The Ministries of Water Resources, Works and Housing and Environment, Science and Technology are jointly seeking Cabinet approval for a riparian buffer zone policy for managing freshwater bodies in Ghana.
The policy will harmonise all traditional and existing public institutional standards on buffers bordering water bodies or river systems.
It will also focus on measures that would guide the coordinated creation of vegetative buffers for the preservation and functioning of the country’s vital ecosystems.
Ms Sherry Ayittey, Minister of Environment, Science and Technology made this known on Tuesday on the floor of Parliament, when answering a questioned posed by Offinso North Member of Parliament, Augustine Collins Ntim on what interventions the ministry was taking to curb environmental pollution.

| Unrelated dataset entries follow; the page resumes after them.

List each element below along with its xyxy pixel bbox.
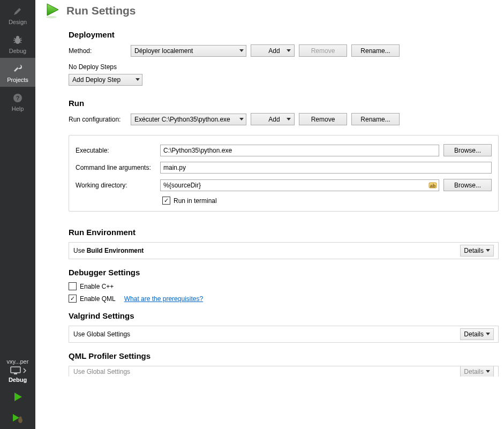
play-bug-icon (11, 412, 25, 425)
browse-wd-button[interactable]: Browse... (443, 179, 492, 191)
valgrind-bar: Use Global Settings Details (69, 326, 499, 343)
config-name: Debug (9, 377, 27, 383)
qmlprof-bar: Use Global Settings Details (69, 366, 499, 377)
play-icon (11, 390, 24, 403)
project-name: vxy...per (7, 358, 29, 365)
run-env-details-button[interactable]: Details (460, 245, 494, 257)
run-button[interactable] (0, 386, 35, 408)
chevron-down-icon (239, 118, 244, 121)
run-env-bar: Use Build Environment Details (69, 242, 499, 259)
deployment-section: Deployment Method: Déployer localement A… (69, 30, 499, 86)
select-value: Exécuter C:\Python35\python.exe (134, 116, 230, 123)
enable-qml-label: Enable QML (80, 295, 116, 303)
svg-line-5 (20, 38, 21, 39)
args-label: Command line arguments: (76, 164, 156, 171)
executable-label: Executable: (76, 147, 156, 154)
qmlprof-value: Use Global Settings (73, 368, 460, 375)
svg-text:?: ? (16, 95, 20, 101)
args-input[interactable] (160, 162, 492, 174)
sidebar-label: Projects (7, 77, 28, 83)
executable-input[interactable] (160, 145, 439, 156)
no-deploy-steps-label: No Deploy Steps (69, 63, 499, 71)
chevron-down-icon (486, 249, 490, 252)
bug-icon (11, 34, 24, 47)
svg-rect-10 (11, 367, 20, 373)
deployment-method-select[interactable]: Déployer localement (131, 45, 246, 57)
sidebar-item-design[interactable]: Design (0, 0, 35, 29)
enable-cpp-label: Enable C++ (80, 283, 114, 290)
enable-cpp-checkbox[interactable] (69, 282, 77, 290)
main-content: Run Settings Deployment Method: Déployer… (35, 0, 504, 429)
run-terminal-checkbox[interactable]: ✓ (162, 197, 170, 205)
working-dir-input[interactable] (160, 179, 439, 191)
left-sidebar: Design Debug Projects ? Help vxy...per D… (0, 0, 35, 429)
help-icon: ? (11, 92, 24, 104)
sidebar-item-debug[interactable]: Debug (0, 29, 35, 58)
section-title-debugger: Debugger Settings (69, 268, 499, 277)
section-title-qmlprof: QML Profiler Settings (69, 351, 499, 360)
debugger-section: Debugger Settings Enable C++ ✓ Enable QM… (69, 268, 499, 303)
deployment-remove-button[interactable]: Remove (299, 44, 347, 57)
svg-point-14 (46, 16, 57, 18)
chevron-down-icon (287, 49, 291, 52)
sidebar-label: Debug (9, 48, 26, 54)
chevron-down-icon (239, 49, 244, 52)
svg-text:ab: ab (430, 183, 436, 189)
wd-label: Working directory: (76, 182, 156, 189)
wrench-icon (11, 63, 24, 76)
run-config-select[interactable]: Exécuter C:\Python35\python.exe (131, 114, 246, 125)
monitor-icon (10, 366, 21, 375)
section-title-run-env: Run Environment (69, 228, 499, 237)
run-section: Run Run configuration: Exécuter C:\Pytho… (69, 99, 499, 212)
add-deploy-step-button[interactable]: Add Deploy Step (69, 74, 142, 86)
browse-executable-button[interactable]: Browse... (443, 144, 492, 156)
run-add-button[interactable]: Add (251, 113, 295, 125)
qmlprof-details-button[interactable]: Details (460, 366, 494, 377)
svg-line-4 (14, 38, 16, 39)
enable-qml-checkbox[interactable]: ✓ (69, 295, 77, 303)
section-title-valgrind: Valgrind Settings (69, 311, 499, 320)
svg-line-7 (20, 42, 21, 43)
run-terminal-label: Run in terminal (174, 197, 217, 205)
prerequisites-link[interactable]: What are the prerequisites? (124, 295, 203, 303)
chevron-down-icon (136, 78, 140, 81)
svg-point-1 (16, 36, 19, 39)
section-title-run: Run (69, 99, 499, 108)
sidebar-label: Design (9, 19, 27, 25)
debug-run-button[interactable] (0, 408, 35, 429)
run-panel: Executable: Browse... Command line argum… (69, 135, 499, 212)
run-target-selector[interactable]: vxy...per Debug (0, 355, 35, 386)
page-header: Run Settings (44, 0, 499, 21)
sidebar-item-projects[interactable]: Projects (0, 58, 35, 87)
deployment-rename-button[interactable]: Rename... (351, 44, 400, 57)
valgrind-value: Use Global Settings (73, 330, 460, 338)
run-environment-section: Run Environment Use Build Environment De… (69, 228, 499, 259)
svg-point-13 (19, 417, 22, 419)
qml-profiler-section: QML Profiler Settings Use Global Setting… (69, 351, 499, 377)
svg-line-6 (14, 42, 16, 43)
chevron-down-icon (287, 118, 291, 121)
run-play-icon (44, 2, 61, 19)
sidebar-label: Help (12, 106, 24, 112)
deployment-add-button[interactable]: Add (251, 44, 295, 57)
select-value: Déployer localement (134, 47, 193, 55)
run-config-label: Run configuration: (69, 116, 126, 123)
variable-icon[interactable]: ab (428, 181, 437, 190)
page-title: Run Settings (66, 4, 136, 17)
valgrind-section: Valgrind Settings Use Global Settings De… (69, 311, 499, 343)
valgrind-details-button[interactable]: Details (460, 328, 494, 340)
chevron-down-icon (486, 370, 490, 373)
sidebar-item-help[interactable]: ? Help (0, 87, 35, 116)
run-remove-button[interactable]: Remove (299, 113, 347, 125)
method-label: Method: (69, 47, 126, 55)
section-title-deployment: Deployment (69, 30, 499, 39)
pencil-icon (11, 5, 24, 18)
chevron-down-icon (486, 333, 490, 336)
chevron-right-icon (23, 368, 26, 373)
run-env-label: Use Build Environment (73, 247, 460, 254)
svg-rect-11 (14, 373, 17, 374)
run-rename-button[interactable]: Rename... (351, 113, 400, 125)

Parliament reconvened for the First Sitting of the Second Meeting of Government Business, with Speaker Justice Joyce Bamford Addo urging members to give the leadership of the house the needed cooperation.
Ms Ayittey explained that that buffers zones improve water quality and perk up the habitat for aquatic organisms, providing food, nesting cover and shelter for wildlife.
She said buffer zones also hold valuable socio-economic relevance because it could create jobs in the planting and maintenance of economic trees, with the resultant valuable timers and incomes from non-timber forest products.
The Minister said buffer zones would also promote indigenous multi-species of plants traditionally harvested for medicine and material for building as well as support community water supply systems and minimise fish pollutions for many fishing communities.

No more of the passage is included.